> [Exercise requirements] Since only part of the material below is wanted, output exactly the lines from the one with "to his bitch" up to and including the one with "post-heist meeting place.".

******************************

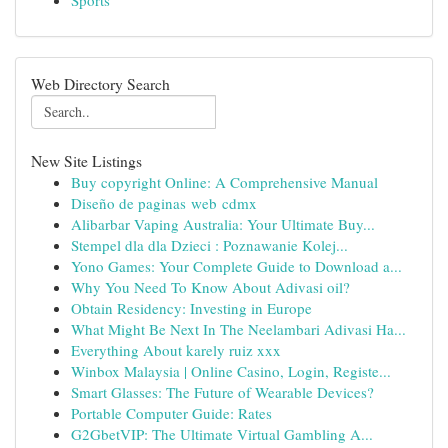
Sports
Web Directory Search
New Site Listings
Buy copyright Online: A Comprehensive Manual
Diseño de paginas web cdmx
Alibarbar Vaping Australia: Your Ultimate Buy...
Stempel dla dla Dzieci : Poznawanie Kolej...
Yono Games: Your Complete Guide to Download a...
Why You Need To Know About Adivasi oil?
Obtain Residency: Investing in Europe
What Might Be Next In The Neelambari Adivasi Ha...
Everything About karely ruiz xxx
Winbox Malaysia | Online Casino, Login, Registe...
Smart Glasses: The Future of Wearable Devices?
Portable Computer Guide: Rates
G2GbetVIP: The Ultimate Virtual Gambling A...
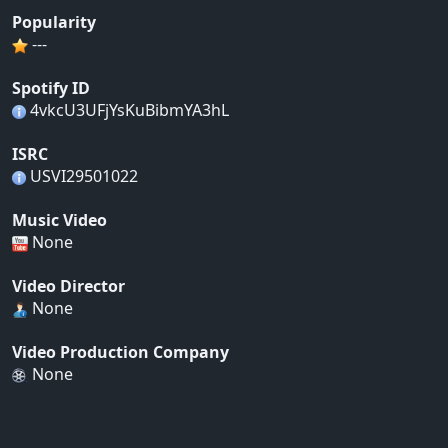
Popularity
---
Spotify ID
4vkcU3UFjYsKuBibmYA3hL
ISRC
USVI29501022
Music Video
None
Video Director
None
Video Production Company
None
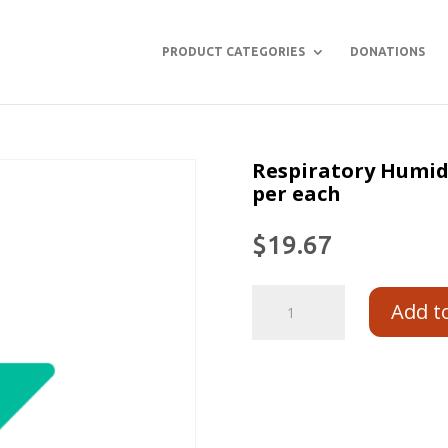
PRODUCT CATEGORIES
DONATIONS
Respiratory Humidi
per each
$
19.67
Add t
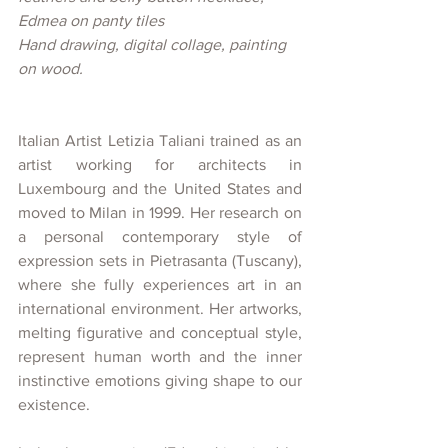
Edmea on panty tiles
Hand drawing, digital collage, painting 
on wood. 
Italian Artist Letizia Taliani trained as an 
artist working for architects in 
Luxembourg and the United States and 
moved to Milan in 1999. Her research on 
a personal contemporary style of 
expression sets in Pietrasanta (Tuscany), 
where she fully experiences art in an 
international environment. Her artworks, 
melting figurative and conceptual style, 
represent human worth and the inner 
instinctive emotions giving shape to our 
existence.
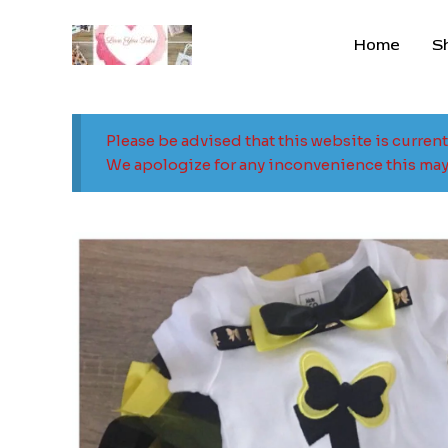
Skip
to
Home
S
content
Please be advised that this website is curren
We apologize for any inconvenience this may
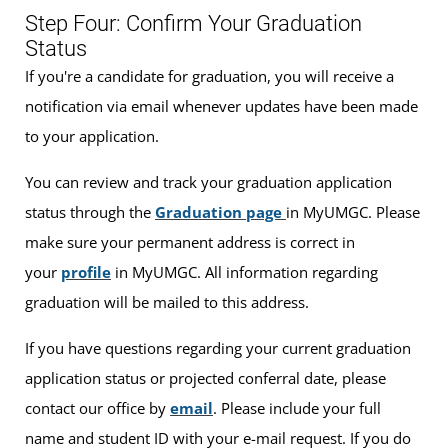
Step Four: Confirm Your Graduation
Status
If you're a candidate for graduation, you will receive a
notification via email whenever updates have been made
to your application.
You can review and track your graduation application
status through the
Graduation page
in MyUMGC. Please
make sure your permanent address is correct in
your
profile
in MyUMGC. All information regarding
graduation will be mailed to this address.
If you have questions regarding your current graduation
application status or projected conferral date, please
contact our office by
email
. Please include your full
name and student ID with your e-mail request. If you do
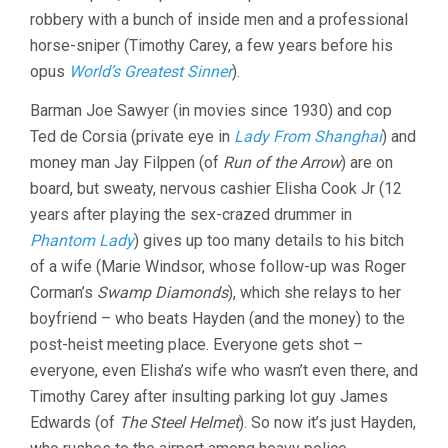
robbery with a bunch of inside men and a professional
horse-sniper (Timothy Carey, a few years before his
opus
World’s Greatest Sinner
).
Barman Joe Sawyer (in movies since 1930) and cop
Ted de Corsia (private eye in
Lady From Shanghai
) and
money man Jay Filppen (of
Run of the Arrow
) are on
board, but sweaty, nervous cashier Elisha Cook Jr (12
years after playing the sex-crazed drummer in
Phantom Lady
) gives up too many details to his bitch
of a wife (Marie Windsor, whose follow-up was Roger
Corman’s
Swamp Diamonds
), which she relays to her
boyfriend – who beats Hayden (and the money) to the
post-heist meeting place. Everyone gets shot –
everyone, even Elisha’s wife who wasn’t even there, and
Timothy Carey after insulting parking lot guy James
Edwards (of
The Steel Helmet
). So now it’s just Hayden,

******************************

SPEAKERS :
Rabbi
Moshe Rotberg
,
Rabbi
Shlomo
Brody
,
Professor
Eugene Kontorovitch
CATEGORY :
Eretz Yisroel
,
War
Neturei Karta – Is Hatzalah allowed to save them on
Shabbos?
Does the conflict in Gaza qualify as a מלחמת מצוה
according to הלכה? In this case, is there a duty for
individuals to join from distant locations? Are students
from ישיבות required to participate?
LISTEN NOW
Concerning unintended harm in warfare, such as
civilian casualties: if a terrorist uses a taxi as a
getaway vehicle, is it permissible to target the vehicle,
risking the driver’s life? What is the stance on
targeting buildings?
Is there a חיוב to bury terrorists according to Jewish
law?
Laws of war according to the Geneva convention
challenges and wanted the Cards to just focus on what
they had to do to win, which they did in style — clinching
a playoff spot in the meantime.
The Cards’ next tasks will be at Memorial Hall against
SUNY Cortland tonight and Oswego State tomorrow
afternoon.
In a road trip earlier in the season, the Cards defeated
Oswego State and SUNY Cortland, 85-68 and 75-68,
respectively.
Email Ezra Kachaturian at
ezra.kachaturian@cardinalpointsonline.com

******************************

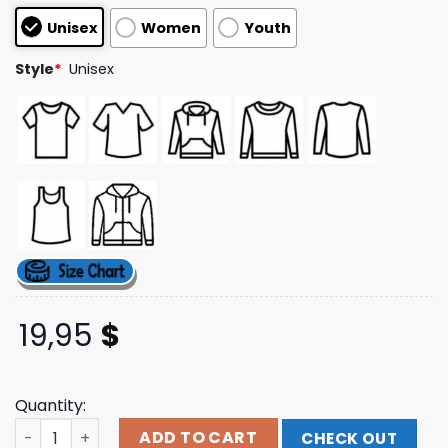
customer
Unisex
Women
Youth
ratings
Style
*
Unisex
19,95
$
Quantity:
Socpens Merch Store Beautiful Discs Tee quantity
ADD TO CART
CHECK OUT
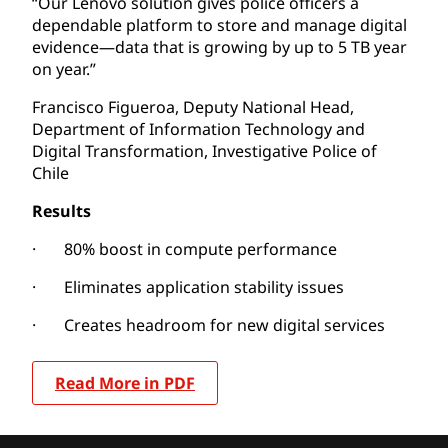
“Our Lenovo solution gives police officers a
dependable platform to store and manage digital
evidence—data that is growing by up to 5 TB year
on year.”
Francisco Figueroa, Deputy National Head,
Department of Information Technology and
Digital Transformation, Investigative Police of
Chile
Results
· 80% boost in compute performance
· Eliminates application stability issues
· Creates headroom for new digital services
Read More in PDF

******************************

> [Result for this task]
) gives up too many details to his bitch
of a wife (Marie Windsor, whose follow-up was Roger
Corman’s
Swamp Diamonds
), which she relays to her
boyfriend – who beats Hayden (and the money) to the
post-heist meeting place. Everyone gets shot –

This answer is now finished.